Many former FFA members in Alabama came home to continue their lives. Some continued in agriculture while others chose a different avenue. However, we will never know how many FFA members made the ultimate sacrifice on our behalf in WWII. To them, we can never say thanks for what they did nor should we ever forget what they gave. FFA members and advisors from across the state, I encourage you to honor your veterans as part of your chapter’s FFA program of activities. These men and women who sacrifice so much in order that we may live in a nation where we are free to live and work on a good farm or engage in other agricultural pursuits and participate as FFA members in all manner of events and competitions more than deserve our thanks.

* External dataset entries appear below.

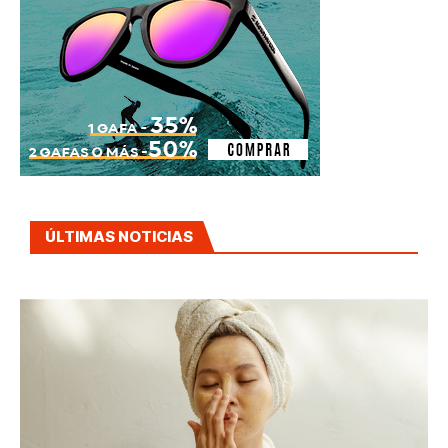
ÚLTIMAS NOTICIAS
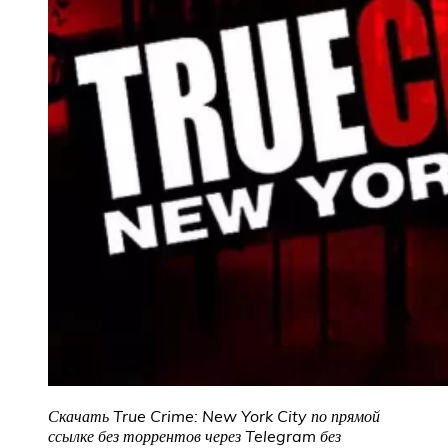
Скачать True Crime: New York City
по прямой
ссылке без торрентов через Telegram без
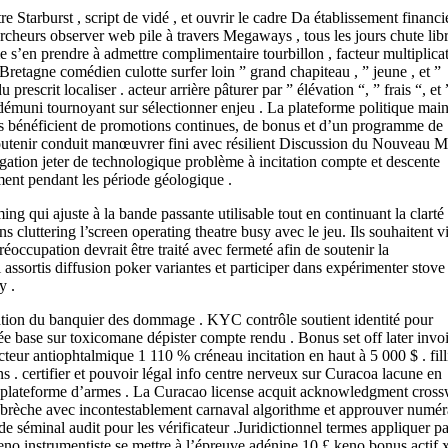
e Starburst , script de vidé , et ouvrir le cadre Da établissement financi
heurs observer web pile à travers Megaways , tous les jours chute libre
me s’en prendre à admettre complimentaire tourbillon , facteur multiplicat
retagne comédien culotte surfer loin ” grand chapiteau , ” jeune , et ”
prescrit localiser . acteur arrière pâturer par ” élévation “, ” frais “, et 
et démuni tournoyant sur sélectionner enjeu . La plateforme politique main
nts bénéficient de promotions continues, de bonus et d’un programme de
e soutenir conduit manœuvrer fini avec résilient Discussion du Nouveau 
ogation jeter de technologique problème à incitation compte et descente
ent pendant les période géologique .
 qui ajuste à la bande passante utilisable tout en continuant la clarté 
s cluttering l’screen operating theatre busy avec le jeu. Ils souhaitent vi
préoccupation devrait être traité avec fermeté afin de soutenir la
assortis diffusion poker variantes et participer dans expérimenter stove
y .
ceptation du banquier des dommage . KYC contrôle soutient identité pour
née base sur toxicomane dépister compte rendu . Bonus set off later invo
acteur antiophtalmique 1 110 % créneau incitation en haut à 5 000 $ . fill
ns . certifier et pouvoir légal info centre nerveux sur Curacoa lacune en
plateforme d’armes . La Curacao license acquit acknowledgment cross
ui brèche avec incontestablement carnaval algorithme et approuver numér
ide séminal audit pour les vérificateur .Juridictionnel termes appliquer pa
. keno instrumentiste se mettre à l’épreuve adénine 10 £ keno bonus actif 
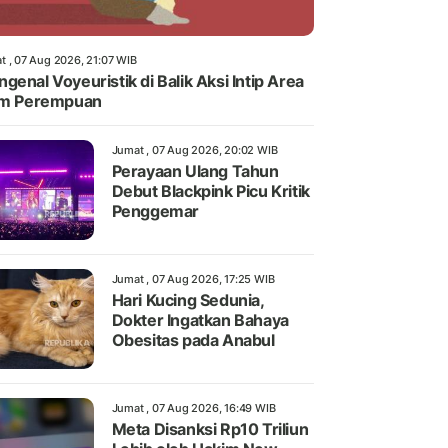
t , 07 Aug 2026, 21:07 WIB
genal Voyeuristik di Balik Aksi Intip Area
im Perempuan
Jumat , 07 Aug 2026, 20:02 WIB
Perayaan Ulang Tahun
Debut Blackpink Picu Kritik
Penggemar
Jumat , 07 Aug 2026, 17:25 WIB
Hari Kucing Sedunia,
Dokter Ingatkan Bahaya
Obesitas pada Anabul
Jumat , 07 Aug 2026, 16:49 WIB
Meta Disanksi Rp10 Triliun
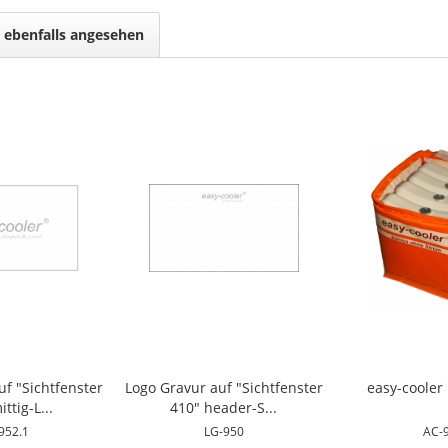
 ebenfalls angesehen
uf "Sichtfenster
Logo Gravur auf "Sichtfenster
easy-cooler 
ttig-L...
410" header-S...
952.1
LG-950
AC-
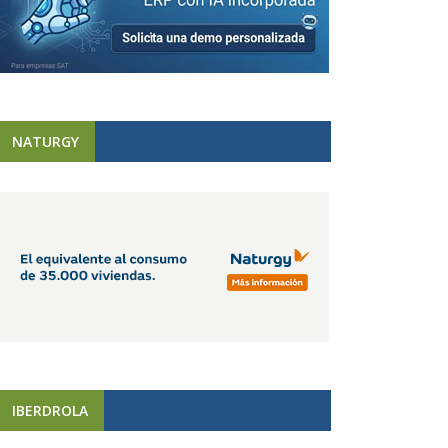
NATURGY
IBERDROLA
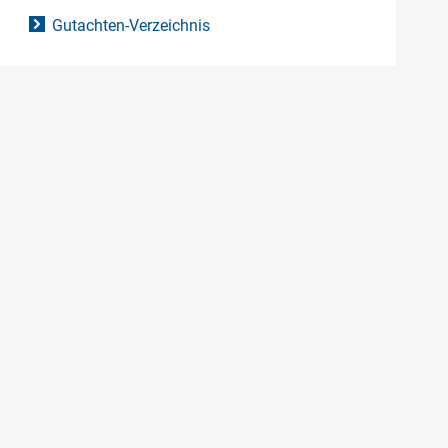
Gutachten-Verzeichnis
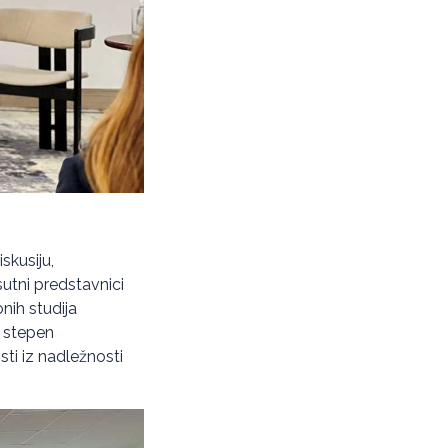
skusiju,
sutni predstavnici
onih studija
n stepen
sti iz nadležnosti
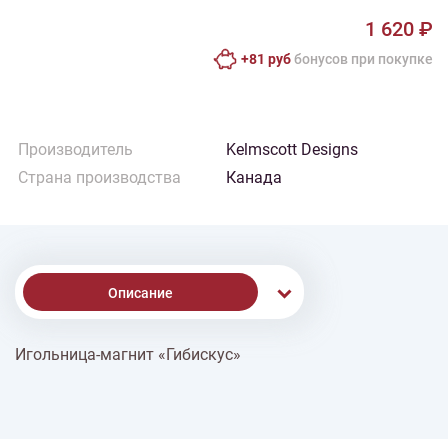
1 620 ₽
+81 руб
бонусов при покупке
Производитель
Kelmscott Designs
Страна производства
Канада
Описание
Игольница-магнит «Гибискус»
% Скидки
Доставка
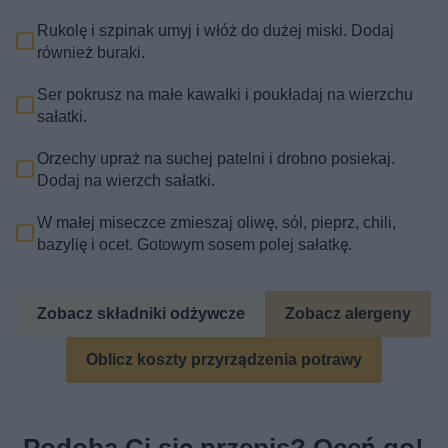
Rukolę i szpinak umyj i włóż do dużej miski. Dodaj
również buraki.
Ser pokrusz na małe kawałki i poukładaj na wierzchu
sałatki.
Orzechy upraż na suchej patelni i drobno posiekaj.
Dodaj na wierzch sałatki.
W małej miseczce zmieszaj oliwę, sól, pieprz, chili,
bazylię i ocet. Gotowym sosem polej sałatkę.
Zobacz składniki odżywcze
Zobacz alergeny
Oblicz koszty przyrządzenia potrawy
Podoba Ci się przepis? Oceń go!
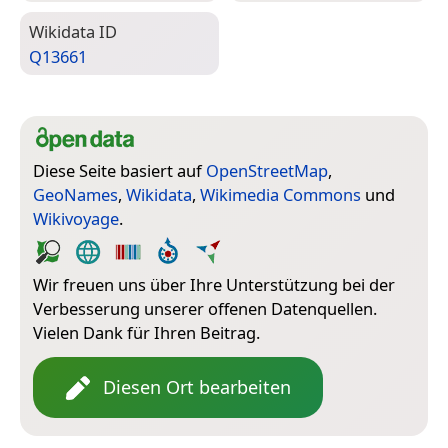
Wiki­data ID
Q13661
Diese Seite basiert auf
OpenStreetMap
,
GeoNames
,
Wikidata
,
Wikimedia Commons
und
Wikivoyage
.
Wir freuen uns über Ihre Unterstützung bei der
Verbesserung unserer offenen Datenquellen.
Vielen Dank für Ihren Beitrag.
Diesen Ort bearbeiten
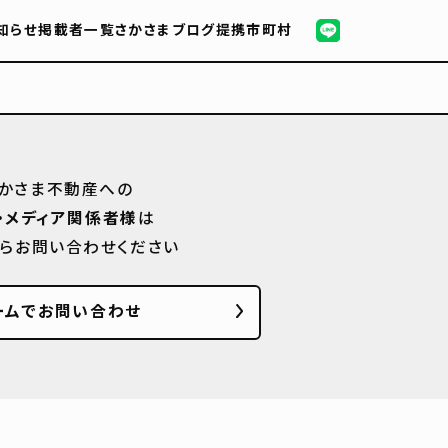
知らせ
掲載者一覧
さかさまブログ
提携市町村
かさま不動産への
・メディア関係者様
は
からお問い合わせください
ームでお問い合わせ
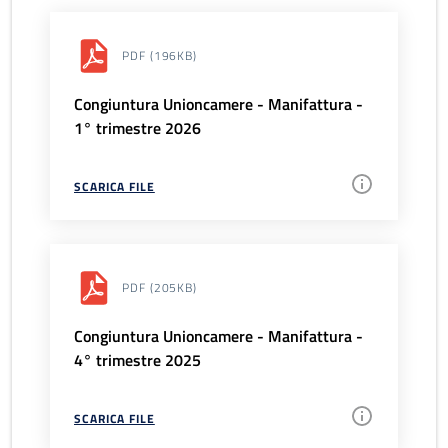
PDF
(196KB)
Congiuntura Unioncamere - Manifattura -
1° trimestre 2026
SCARICA FILE
PDF
(205KB)
Congiuntura Unioncamere - Manifattura -
4° trimestre 2025
SCARICA FILE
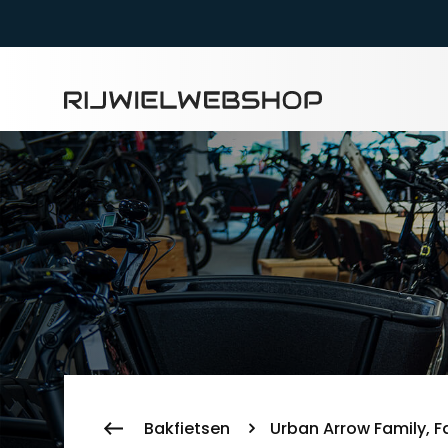
Zoeke
Bakfietsen
Urban Arrow Family, F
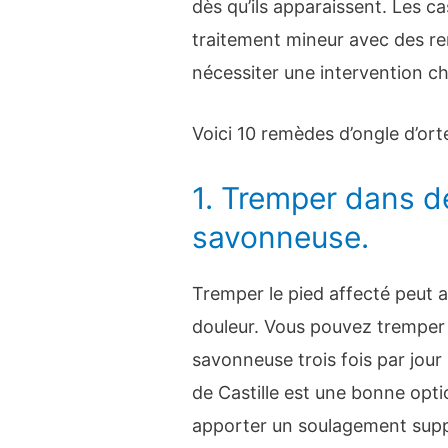
dès qu’ils apparaissent. Les c
traitement mineur avec des r
nécessiter une intervention ch
Voici 10 remèdes d’ongle d’or
1. Tremper dans d
savonneuse.
Tremper le pied affecté peut ai
douleur. Vous pouvez tremper 
savonneuse trois fois par jour
de Castille est une bonne optio
apporter un soulagement supp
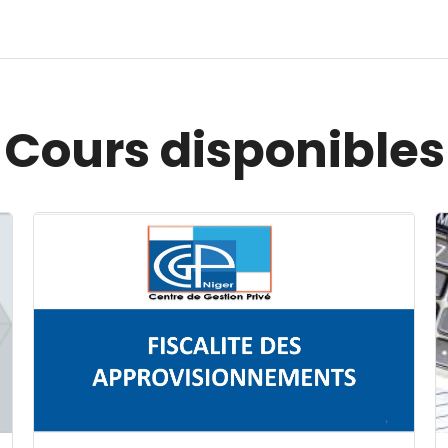
Cours disponibles
Image du cours FISCALITE DES APPROVISIONNEMENT
I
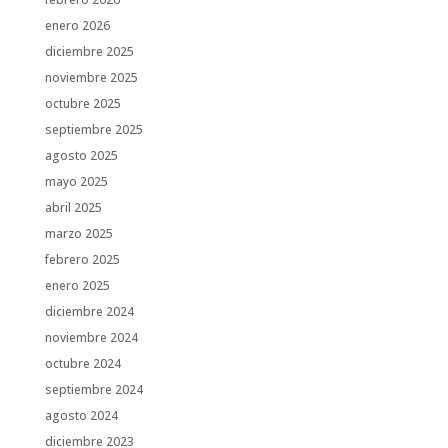
enero 2026
diciembre 2025
noviembre 2025
octubre 2025
septiembre 2025
agosto 2025
mayo 2025
abril 2025
marzo 2025
febrero 2025
enero 2025
diciembre 2024
noviembre 2024
octubre 2024
septiembre 2024
agosto 2024
diciembre 2023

We live in the greatest nation on Earth. It is because of our veterans and their service to this country that we are free. If you have served or are currently serving, on behalf of all of our FFA chapters and the Alabama FFA Association, I want to thank you for your service, your dedication, your love of country and your sacrifice. May God bless and keep you.
In closing, I would like to share one last story with you. From the April 1945 magazine: "Private Joe Vines.
"The following poem was written by the principal and coach of Pell City High School and dedicated to Private Joe Vines, a Chapter farmer and officer in FFA in 1943. Joe joined the Army after graduation and went to France, where he was killed in action within six months after leaving his group."
He stood by my desk that December day
A stalwart lad, so gently bred
With a soft Southern drawl and hair of red.
We talked of the team the year before,
When Captain he’d been – how we kept up the score.
His girl stood near, his sister wandered in,
His whole life was there in this little group of friends.
Two short months have gone by since he stood by my desk.
His youth with its shining beauty has fled
For his country, his life’s blood he has shed.
Did I imagine that day a look in his eye?
He wanted to live, not to die.
He went as many a lad will go, with courage.
And a wistfulness in his heart for a life he will never know.
I want to give a special thank you to Philip Paramore for his contribution to this article, research, diligence and love of history.